Administratively, Shapiro foresees a need for departments to integrate further with each other, aiming to work more effectively across units. McGill must also prepare for eventual non-academic renewal.
As McGill competes for the best students, Shapiro warns, our student services must be more competitive -- "We'll have to offer student services we haven't even dreamt about." This includes more residences, space for students, career counselling and treating undergrads well. Service should send a message "Aren't you glad we're here," instead of "Aren't you glad we said hello."
Internally, there is a problem of exhaustion in the community. We are understaffed and underfunded, and Shapiro urged the crowd to turn to the resources we do have, such as EAP and mentoring, and to consider rethinking the way we do things.
Above all, he said, universities are social institutions. "They do not serve our own purposes but that of society."
Yay, lunch break!
Bellies full from lunch upstairs, managers settled in to hear talks from Human Resources.
Linda Christensen and Ernie Kinney from the McGill 2000+ Administrative Process Review Centre spoke on how to assess your work processes and fix problems.
They have a six-step program that outlines how you and a team can identify work processes and select those that need improvement. Just identifying them is tougher than you think -- Kinney says he and Christensen have yet to come across a group that knew its processes.

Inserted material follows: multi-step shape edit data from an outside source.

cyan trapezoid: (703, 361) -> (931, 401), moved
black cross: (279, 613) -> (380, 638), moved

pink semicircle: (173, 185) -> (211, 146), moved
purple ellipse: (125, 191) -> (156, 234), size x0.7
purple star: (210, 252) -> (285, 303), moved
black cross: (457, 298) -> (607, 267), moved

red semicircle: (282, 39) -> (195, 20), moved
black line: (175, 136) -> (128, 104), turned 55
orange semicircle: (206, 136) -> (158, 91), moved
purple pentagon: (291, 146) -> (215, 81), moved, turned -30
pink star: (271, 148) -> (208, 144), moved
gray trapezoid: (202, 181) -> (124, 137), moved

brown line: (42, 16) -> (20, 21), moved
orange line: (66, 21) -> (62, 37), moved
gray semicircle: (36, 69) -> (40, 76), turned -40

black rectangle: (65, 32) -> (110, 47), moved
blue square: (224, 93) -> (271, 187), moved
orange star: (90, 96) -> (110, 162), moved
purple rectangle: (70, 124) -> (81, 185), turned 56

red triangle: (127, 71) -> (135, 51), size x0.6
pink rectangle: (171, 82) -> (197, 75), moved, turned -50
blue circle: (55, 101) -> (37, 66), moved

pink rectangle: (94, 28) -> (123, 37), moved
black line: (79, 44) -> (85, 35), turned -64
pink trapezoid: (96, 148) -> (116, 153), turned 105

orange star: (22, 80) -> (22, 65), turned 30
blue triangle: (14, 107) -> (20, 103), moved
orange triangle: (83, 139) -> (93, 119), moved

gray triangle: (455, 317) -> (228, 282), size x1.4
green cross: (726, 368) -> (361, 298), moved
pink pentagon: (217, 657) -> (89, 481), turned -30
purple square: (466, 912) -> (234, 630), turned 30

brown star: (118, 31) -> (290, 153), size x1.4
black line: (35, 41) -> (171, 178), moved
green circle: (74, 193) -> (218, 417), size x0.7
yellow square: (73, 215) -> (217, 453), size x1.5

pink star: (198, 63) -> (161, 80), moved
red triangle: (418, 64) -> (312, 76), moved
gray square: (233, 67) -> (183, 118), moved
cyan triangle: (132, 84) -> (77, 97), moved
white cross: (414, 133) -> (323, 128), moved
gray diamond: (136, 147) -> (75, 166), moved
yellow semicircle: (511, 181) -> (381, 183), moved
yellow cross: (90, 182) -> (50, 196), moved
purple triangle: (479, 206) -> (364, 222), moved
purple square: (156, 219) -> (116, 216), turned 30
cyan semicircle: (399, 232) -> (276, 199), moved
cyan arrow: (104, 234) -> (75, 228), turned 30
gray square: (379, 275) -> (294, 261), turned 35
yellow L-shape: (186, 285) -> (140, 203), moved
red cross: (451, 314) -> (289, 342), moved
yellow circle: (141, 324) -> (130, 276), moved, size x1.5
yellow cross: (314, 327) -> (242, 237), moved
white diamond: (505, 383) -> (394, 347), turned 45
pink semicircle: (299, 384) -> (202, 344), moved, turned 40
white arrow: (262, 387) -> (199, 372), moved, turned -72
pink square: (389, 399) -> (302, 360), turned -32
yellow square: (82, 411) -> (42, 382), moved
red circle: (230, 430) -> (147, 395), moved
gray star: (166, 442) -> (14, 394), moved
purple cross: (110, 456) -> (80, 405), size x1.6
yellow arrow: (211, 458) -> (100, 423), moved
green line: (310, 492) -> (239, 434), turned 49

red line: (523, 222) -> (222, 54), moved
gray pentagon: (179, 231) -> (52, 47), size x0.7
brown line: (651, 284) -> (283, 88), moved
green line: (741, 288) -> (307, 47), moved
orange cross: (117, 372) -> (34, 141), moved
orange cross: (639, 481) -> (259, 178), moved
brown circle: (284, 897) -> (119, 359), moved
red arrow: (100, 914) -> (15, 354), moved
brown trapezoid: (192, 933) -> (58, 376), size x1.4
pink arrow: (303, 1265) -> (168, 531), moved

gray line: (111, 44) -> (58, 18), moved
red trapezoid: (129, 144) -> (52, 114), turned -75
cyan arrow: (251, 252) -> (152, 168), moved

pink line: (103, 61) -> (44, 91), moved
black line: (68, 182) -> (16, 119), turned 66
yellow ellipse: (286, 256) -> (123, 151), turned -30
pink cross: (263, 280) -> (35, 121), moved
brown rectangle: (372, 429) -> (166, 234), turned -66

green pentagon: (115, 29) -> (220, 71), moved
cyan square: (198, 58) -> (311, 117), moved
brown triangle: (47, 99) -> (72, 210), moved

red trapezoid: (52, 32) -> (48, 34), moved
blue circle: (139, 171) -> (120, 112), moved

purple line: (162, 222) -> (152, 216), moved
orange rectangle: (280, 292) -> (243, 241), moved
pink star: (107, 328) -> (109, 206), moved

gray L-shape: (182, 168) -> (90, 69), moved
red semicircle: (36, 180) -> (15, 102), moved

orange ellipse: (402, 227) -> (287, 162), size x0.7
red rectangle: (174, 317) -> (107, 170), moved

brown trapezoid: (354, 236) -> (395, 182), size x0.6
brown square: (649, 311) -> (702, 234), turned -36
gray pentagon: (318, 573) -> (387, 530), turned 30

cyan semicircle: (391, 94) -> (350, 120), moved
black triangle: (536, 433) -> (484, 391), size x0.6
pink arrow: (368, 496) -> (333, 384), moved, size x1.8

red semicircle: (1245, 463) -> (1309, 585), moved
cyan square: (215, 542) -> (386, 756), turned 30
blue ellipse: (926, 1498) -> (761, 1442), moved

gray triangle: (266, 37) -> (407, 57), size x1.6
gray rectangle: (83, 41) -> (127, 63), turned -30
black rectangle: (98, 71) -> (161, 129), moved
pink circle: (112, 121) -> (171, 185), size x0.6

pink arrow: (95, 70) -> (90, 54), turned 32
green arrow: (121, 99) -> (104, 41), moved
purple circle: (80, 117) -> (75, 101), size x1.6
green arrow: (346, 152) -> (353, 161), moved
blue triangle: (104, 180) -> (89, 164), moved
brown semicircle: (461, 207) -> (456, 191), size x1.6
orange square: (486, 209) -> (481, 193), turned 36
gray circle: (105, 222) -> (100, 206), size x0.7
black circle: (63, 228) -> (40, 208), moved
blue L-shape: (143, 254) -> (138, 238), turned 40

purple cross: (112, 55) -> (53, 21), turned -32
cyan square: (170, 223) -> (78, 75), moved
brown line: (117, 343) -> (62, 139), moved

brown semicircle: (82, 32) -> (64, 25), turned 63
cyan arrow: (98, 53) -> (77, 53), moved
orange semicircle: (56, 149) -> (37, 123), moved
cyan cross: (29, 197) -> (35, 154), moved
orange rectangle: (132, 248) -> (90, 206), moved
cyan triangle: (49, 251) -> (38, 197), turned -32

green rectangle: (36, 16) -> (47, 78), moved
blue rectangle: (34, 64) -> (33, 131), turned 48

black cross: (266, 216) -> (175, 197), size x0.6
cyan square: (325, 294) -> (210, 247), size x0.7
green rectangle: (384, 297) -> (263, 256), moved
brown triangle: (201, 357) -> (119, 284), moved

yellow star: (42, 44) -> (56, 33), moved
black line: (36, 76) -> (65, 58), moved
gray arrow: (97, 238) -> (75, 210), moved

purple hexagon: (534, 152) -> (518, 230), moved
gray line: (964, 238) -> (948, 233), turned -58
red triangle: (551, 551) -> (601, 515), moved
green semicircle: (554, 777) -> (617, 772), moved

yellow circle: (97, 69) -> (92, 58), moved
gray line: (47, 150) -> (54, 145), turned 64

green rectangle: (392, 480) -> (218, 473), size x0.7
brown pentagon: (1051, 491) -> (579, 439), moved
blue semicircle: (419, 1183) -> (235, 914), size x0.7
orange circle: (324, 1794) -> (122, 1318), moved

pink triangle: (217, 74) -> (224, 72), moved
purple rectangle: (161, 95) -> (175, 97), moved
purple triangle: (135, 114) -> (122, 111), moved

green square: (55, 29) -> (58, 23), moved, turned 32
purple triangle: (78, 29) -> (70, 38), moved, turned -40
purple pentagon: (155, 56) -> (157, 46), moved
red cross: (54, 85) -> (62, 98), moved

The duo said that it's important to think outside the box, and above all else, challenge assumptions. You may believe it's clear how things happen in your department, but stop and think about it. Document the processes -- what if you win the lottery and decide not to show up for work tomorrow? Someone's going to have to know what to do.
They recommend you collect data on process change over the years so you have a benchmark for the future and can look at the best practices over time.
A bit of T & D
Human Resources director Robert Savoie, jaunty in a yellow lei, then took the stage to introduce Sophie Marcil, the new staff development specialist.
Marcil explained at length her approach to training and development, and how she will provide tools, professional training programs and design activities to improve performance by boosting skills and knowledge.
McGill employees can get training for both individual and career development. Marcil wants to ensure that all facets of development will be covered, from making sure the new hire knows where the bathroom is, to preparing departments for change. "There is no such thing as a static environment," she says, "and training and development helps us to be at ease with change." Even good change, she reminded us, means that there will be a short-term dip in productivity before all goes smoothly.
Savoie told the crowd that he'll evaluate her work by how many calls she gets. So make sure Marcil keeps busy and give her a call at 2303.
Vice-principals say their piece
The day finished with short talks from (and cheerful banter between) vice-principals Morty Yalovsky and Tony Masi, on non-academic renewal. Fortunately, this is not as pressing an issue, with only 10 percent of management staff to hit retirement age within a decade. Although Masi may feel older having weathered the "once-in-a-lifetime experience" of implementing the Banner system, we should soon be reaping the rewards of having a new system. So even if you feel old at work sometimes, a management day in a lei makes you feel younger again.